La catégorie des écrans est particulièrement scrutée en termes de consommation électrique. Avec des écrans toujours plus grands approchant ou dépassant les 100” de diagonale, les kWh consommés peuvent vite grimper. Il existe deux leviers pour les réduire ou tout du moins les maîtriser. Tout d’abord en comparant les propositions des fabricants qui peuvent varier assez distinctement en termes de consommation réelle. Les fabricants progressent dans ce domaine devenu crucial. D’une année sur l’autre, certains sont capables de renouveler une gamme en annonçant une consommation réduite d’un quart, voire de la moitié. En utilisant des composants internes plus efficaces, ils peuvent garantir ce gain. Sans avoir à changer les écrans, l’autre solution consiste à en modifier les réglages. Baisser la luminosité réduit fortement la consommation. Une image moins lumineuse peut parfois convenir aux usages, sans détriment sur le confort de vision et donc de travail.

Plus globalement, les prises contrôlées représentent une catégorie d’accessoires participant à atteindre les objectifs. Sous forme de prise unique, de barrette multiprises ou de modules pour tableau électrique, elles sont connectées et programmables.

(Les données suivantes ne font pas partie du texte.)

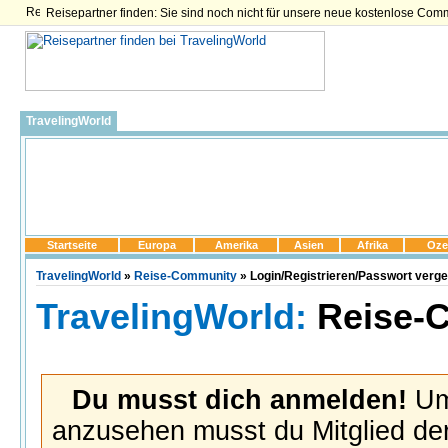
Reisepartner finden: Sie sind noch nicht für unsere neue kostenlose Com
TravelingWorld
Startseite
Europa
Amerika
Asien
Afrika
Oze
TravelingWorld
»
Reise-Community
» Login/Registrieren/Passwort verg
TravelingWorld:
Reise-
Du musst dich anmelden!
Um 
anzusehen musst du Mitglied der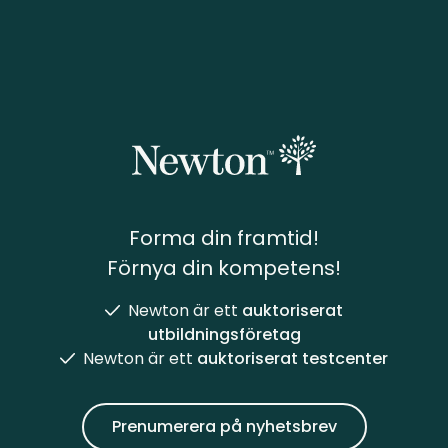
Forma din framtid!
Förnya din kompetens!
Newton är ett
auktoriserat
utbildningsföretag
Newton är ett
auktoriserat testcenter
Prenumerera på nyhetsbrev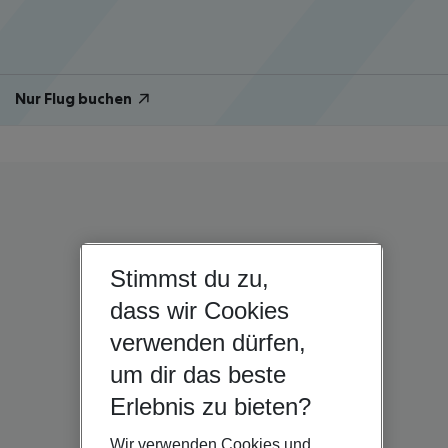
Nur Flug buchen
Stimmst du zu,
dass wir Cookies
verwenden dürfen,
um dir das beste
Erlebnis zu bieten?
Wir verwenden Cookies und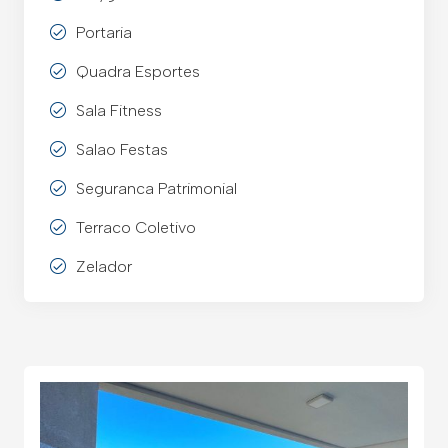
Portaria
Quadra Esportes
Sala Fitness
Salao Festas
Seguranca Patrimonial
Terraco Coletivo
Zelador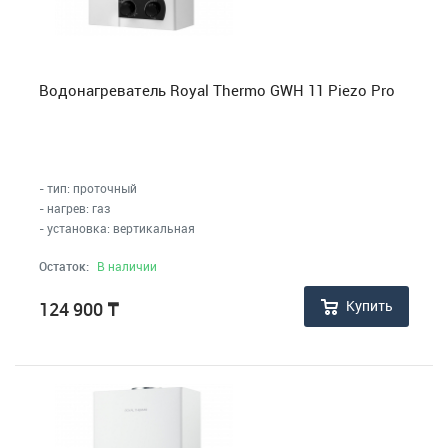
Водонагреватель Royal Thermo GWH 11 Piezo Pro
- тип: проточный
- нагрев: газ
- установка: вертикальная
Остаток:
В наличии
Купить
124 900
₸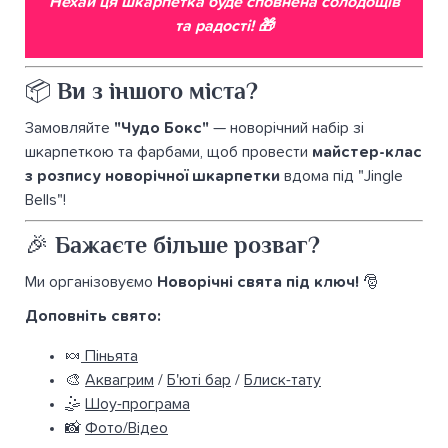
Нехай ця шкарпетка буде сповнена солодощів
та радості!
🎁
📦 Ви з іншого міста?
Замовляйте
"Чудо Бокс"
— новорічний набір зі
шкарпеткою та фарбами, щоб провести
майстер-клас
з розпису новорічної шкарпетки
вдома під "Jingle
Bells"!
🎉 Бажаєте більше розваг?
Ми організовуємо
Новорічні свята під ключ!
🎅
Доповніть свято:
🍬
Піньята
🎨
Аквагрим
/
Б'юті бар
/
Блиск-тату
🤹
Шоу-програма
📸
Фото/Відео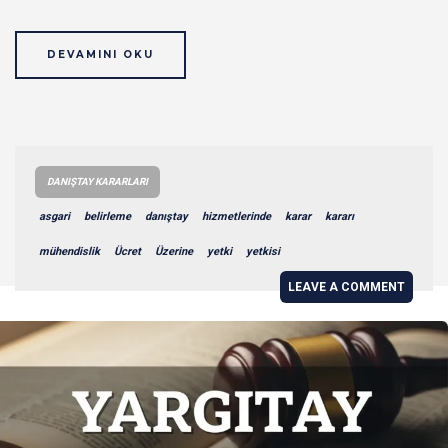
DEVAMINI OKU
DANIŞTAY KARARLARI
asgari
belirleme
danıştay
hizmetlerinde
karar
kararı
mühendislik
Ücret
Üzerine
yetki
yetkisi
LEAVE A COMMENT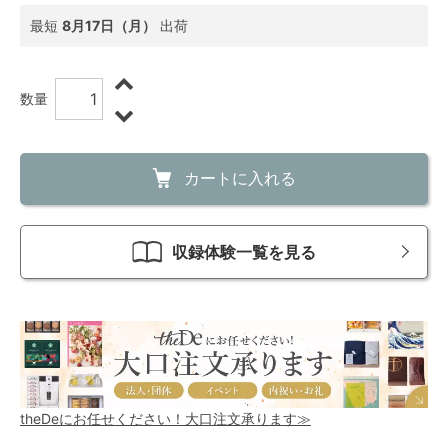
最短
8月17日（月）
出荷
数量
カートに入れる
収録体験一覧を見る
theDeにお任せください！大口注文承ります≫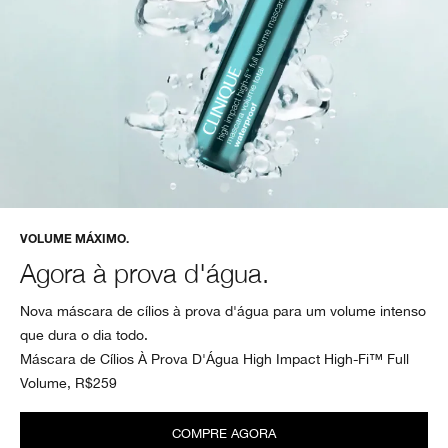
VOLUME MÁXIMO.
Agora à prova d'água.
Nova máscara de cílios à prova d'água para um volume intenso
que dura o dia todo.
Máscara de Cílios À Prova D'Água High Impact High-Fi™ Full
Volume, R$259
COMPRE AGORA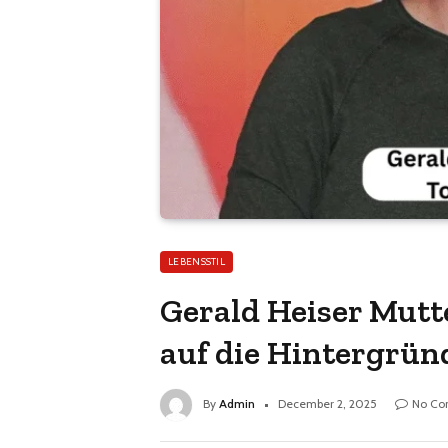
LEBENSSTIL
Gerald Heiser Mutt
auf die Hintergrün
By
Admin
December 2, 2025
No Co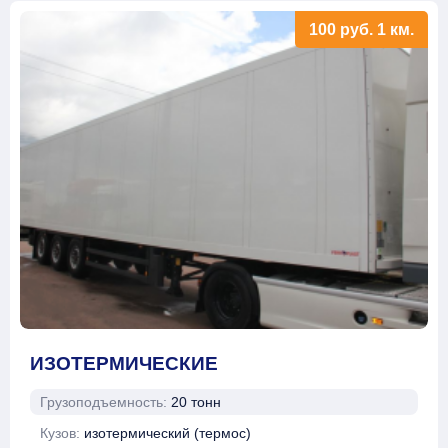
100
руб.
1 км.
ИЗОТЕРМИЧЕСКИЕ
Грузоподъемность:
20 тонн
Кузов:
изотермический (термос)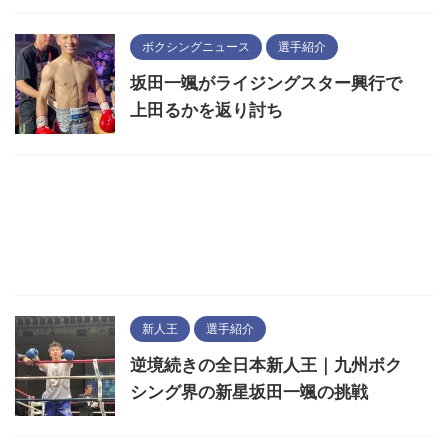
ボクシングニュース
選手紹介
坂田一颯がライジングスター興行で
上田るかを返り討ち
新人王
選手紹介
逆境続きの全日本新人王｜九州ボク
シング界の新星坂田一颯の挑戦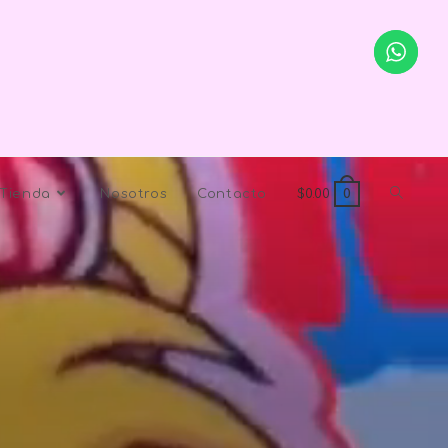
Tienda
Nosotros
Contacto
$
0.00
0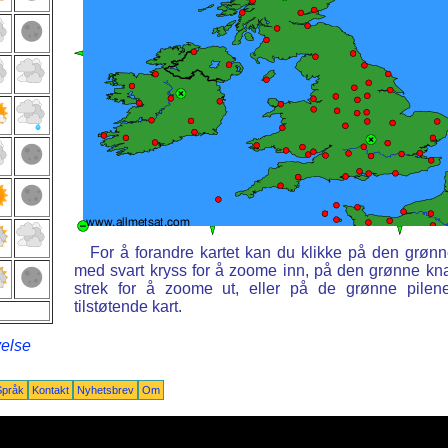
For å forandre kartet kan du klikke på den grøn
med svart kryss for å zoome inn, på den grønne k
strek for å zoome ut, eller på de grønne pilen
tilstøtende kart.
velse
Språk
Kontakt
Nyhetsbrev
Om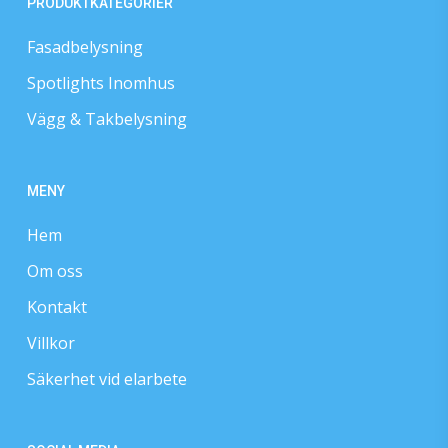
PRODUKTKATEGORIER
Fasadbelysning
Spotlights Inomhus
Vägg & Takbelysning
MENY
Hem
Om oss
Kontakt
Villkor
Säkerhet vid elarbete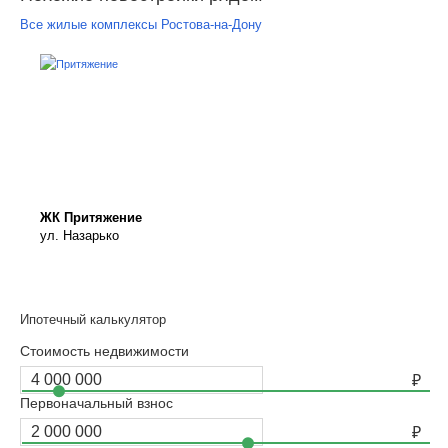
Все жилые комплексы Ростова-на-Дону
ЖК Притяжение
ул. Назарько
Ипотечный калькулятор
Стоимость недвижимости
Первоначальный взнос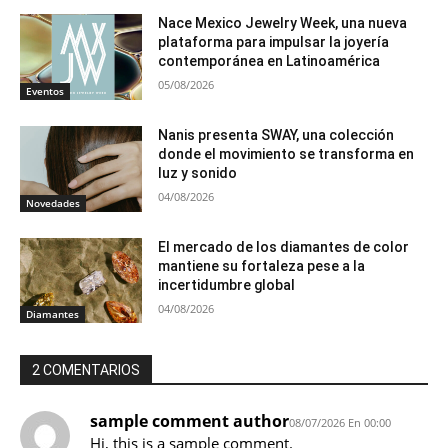
Nace Mexico Jewelry Week, una nueva
plataforma para impulsar la joyería
contemporánea en Latinoamérica
05/08/2026
Eventos
Nanis presenta SWAY, una colección
donde el movimiento se transforma en
luz y sonido
04/08/2026
Novedades
El mercado de los diamantes de color
mantiene su fortaleza pese a la
incertidumbre global
04/08/2026
Diamantes
2 COMENTARIOS
sample comment author
08/07/2026 En 00:00
Hi, this is a sample comment.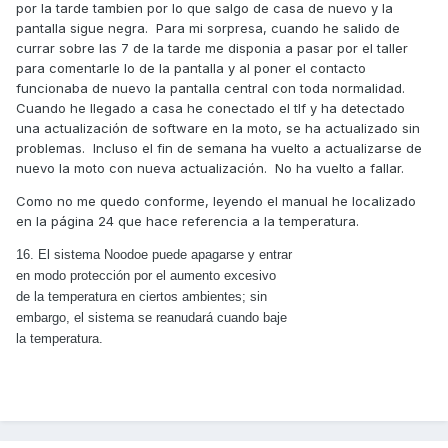
por la tarde tambien por lo que salgo de casa de nuevo y la
pantalla sigue negra. Para mi sorpresa, cuando he salido de
currar sobre las 7 de la tarde me disponia a pasar por el taller
para comentarle lo de la pantalla y al poner el contacto
funcionaba de nuevo la pantalla central con toda normalidad.
Cuando he llegado a casa he conectado el tlf y ha detectado
una actualización de software en la moto, se ha actualizado sin
problemas. Incluso el fin de semana ha vuelto a actualizarse de
nuevo la moto con nueva actualización. No ha vuelto a fallar.
Como no me quedo conforme, leyendo el manual he localizado
en la página 24 que hace referencia a la temperatura.
16. El sistema Noodoe puede apagarse y entrar
en modo protección por el aumento excesivo
de la temperatura en ciertos ambientes; sin
embargo, el sistema se reanudará cuando baje
la temperatura.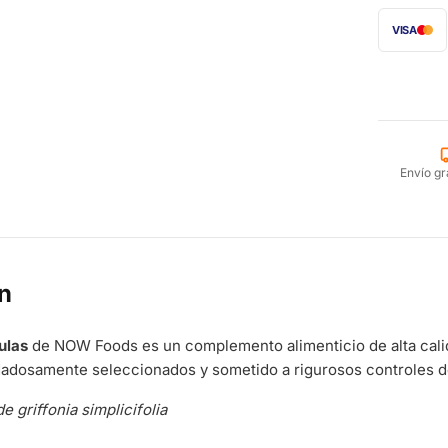
VISA
Envío gr
n
ulas
de NOW Foods es un complemento alimenticio de alta cali
dadosamente seleccionados y sometido a rigurosos controles d
e griffonia simplicifolia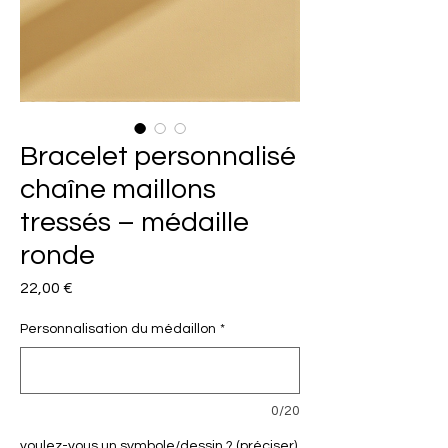
Bracelet personnalisé
chaîne maillons
tressés – médaille
ronde
Prix
22,00 €
Personnalisation du médaillon
*
0/20
voulez-vous un symbole/dessin ? (préciser)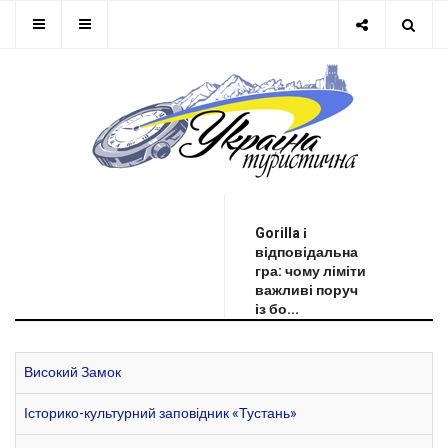
ОСТАННЯ НОВИНА
Gorilla і
відповідальна
гра: чому ліміти
важливі поруч
із бо...
Високий Замок
Історико-культурний заповідник «Тустань»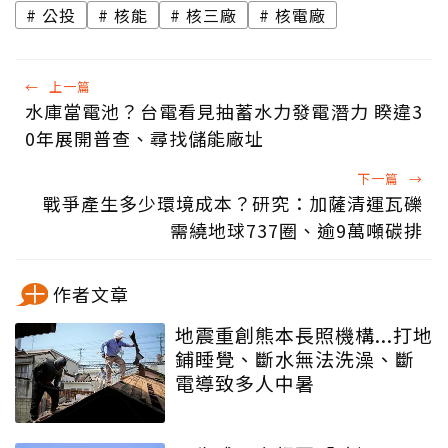
公投
核能
核三廠
核電廠
←
上一篇
水庫當電池？台電看見抽蓄水力發電潛力 睽違3
0年展開普查、尋找儲能廠址
下一篇
→
戰爭產生多少環境成本？研究：加薩清運瓦礫
需繞地球737圈、逾9萬噸碳排
作者文章
地震重創熊本長照機構...打地
鋪睡覺、斷水無法洗澡、斷
電導致多人中暑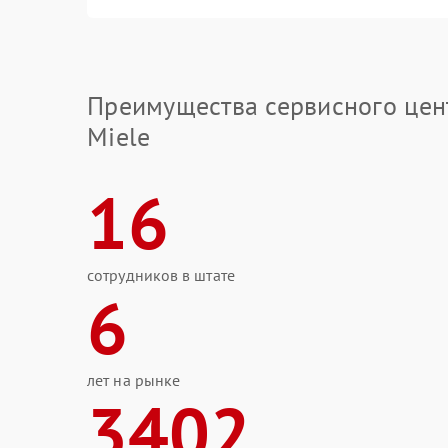
Преимущества сервисного цен
Miele
16
сотрудников в штате
6
лет на рынке
3402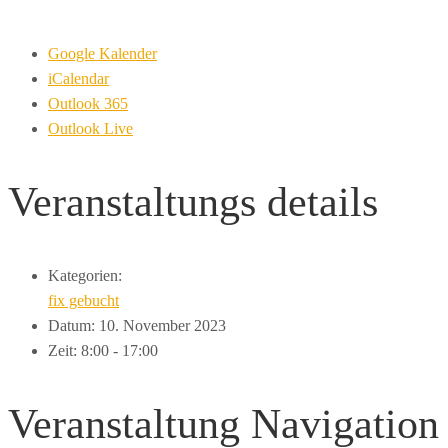
Google Kalender
iCalendar
Outlook 365
Outlook Live
Veranstaltungs
details
Kategorien:
fix gebucht
Datum:
10. November 2023
Zeit:
8:00 - 17:00
Veranstaltung Navigation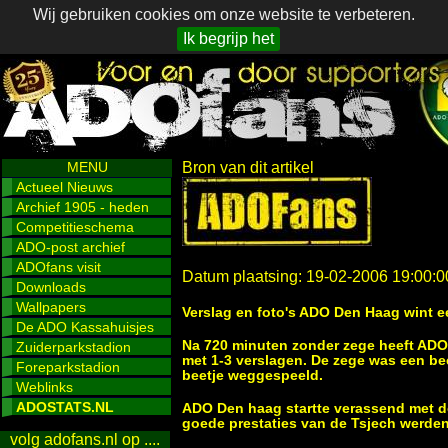
Wij gebruiken cookies om onze website te verbeteren.
Ik begrijp het
MENU
Bron van dit artikel
Actueel Nieuws
Archief 1905 - heden
Competitieschema
ADO-post archief
ADOfans visit
Datum plaatsing: 19-02-2006 19:00:0
Downloads
Wallpapers
Verslag en foto's ADO Den Haag wint ee
De ADO Kassahuisjes
Na 720 minuten zonder zege heeft ADO 
Zuiderparkstadion
met 1-3 verslagen. De zege was een be
Foreparkstadion
beetje weggespeeld.
Weblinks
ADOSTATS.NL
ADO Den haag startte verassend met do
goede prestaties van de Tsjech werde
volg adofans.nl op ....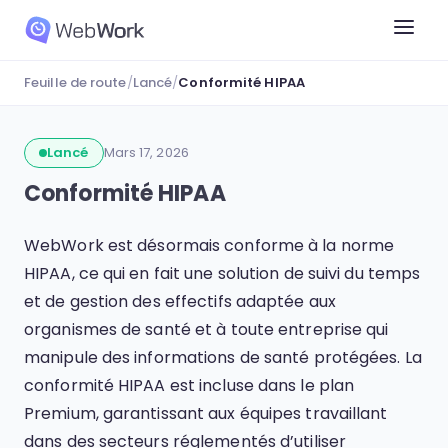
Feuille de route
/
Lancé
/
Conformité HIPAA
Lancé
Mars 17, 2026
Conformité HIPAA
WebWork est désormais conforme à la norme
HIPAA, ce qui en fait une solution de suivi du temps
et de gestion des effectifs adaptée aux
organismes de santé et à toute entreprise qui
manipule des informations de santé protégées. La
conformité HIPAA est incluse dans le plan
Premium, garantissant aux équipes travaillant
dans des secteurs réglementés d’utiliser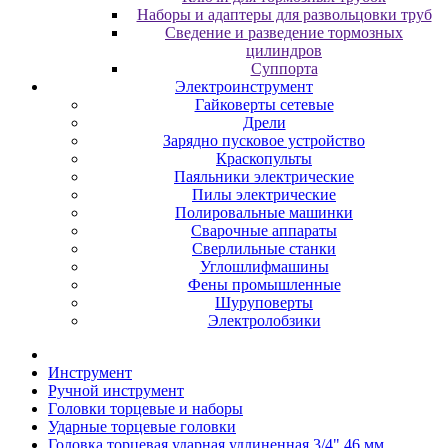
Наборы и адаптеры для развольцовки труб
Сведение и разведение тормозных
цилиндров
Суппорта
Электроинструмент
Гайковерты сетевые
Дрели
Зарядно пусковое устройство
Краскопульты
Паяльники электрические
Пилы электрические
Полировальные машинки
Сварочные аппараты
Сверлильные станки
Углошлифмашины
Фены промышленные
Шуруповерты
Электролобзики
Инструмент
Pучнoй инcтpумeнт
Гoлoвки тopцeвыe и нaбopы
Удapныe тopцeвыe гoлoвки
Головка торцевая ударная удлиненная 3/4" 46 мм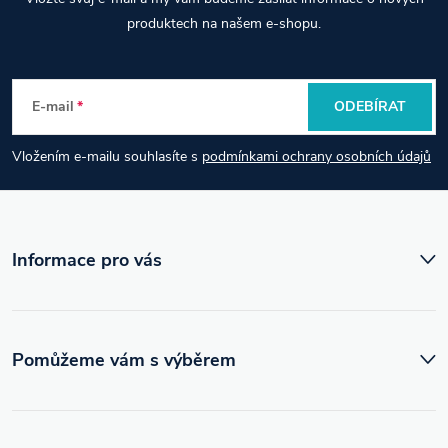
á
produktech na našem e-shopu.
p
E-mail
ODEBÍRAT
a
Vložením e-mailu souhlasíte s
podmínkami ochrany osobních údajů
t
í
Informace pro vás
Pomůžeme vám s výběrem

Il est ainsi facile de planifier l’allumage et l’extinction de multiples équipements de toutes sortes afin d’éviter qu’ils consomment de l’énergie en permanence, nuit et week-end y compris. Les prises contrôlées peuvent s’intégrer dans des systèmes de gestion plus larges car elles parlent les protocoles de communication les plus courants. On en revient à l’importance du tableau de bord général offrant une visibilité sur toutes les fonctions du bâtiment afin d’agir sur leur consommation.
Ce tableau de bord n’est pas seulement destiné au client final. L’intégrateur a tout intérêt à proposer des produits sur lesquels il peut prendre la main à distance. D’une part, cela lui permet de s’assurer de leur bon fonctionnement en commercialisant une offre payante de maintenance annuelle par exemple. D’autre part, et dans l’optique de réduire son empreinte carbone, l’accès à distance aux parcs de produits installés évite les déplacements. Relancer un appareil bloqué ou le mettre à jour se fait en quelques clics. De plus, les tableaux de bord associés offrent toujours plus de fonctionnalités, dont une surveillance automatique qui va prévenir l’intégrateur en cas de problème potentiel à régler.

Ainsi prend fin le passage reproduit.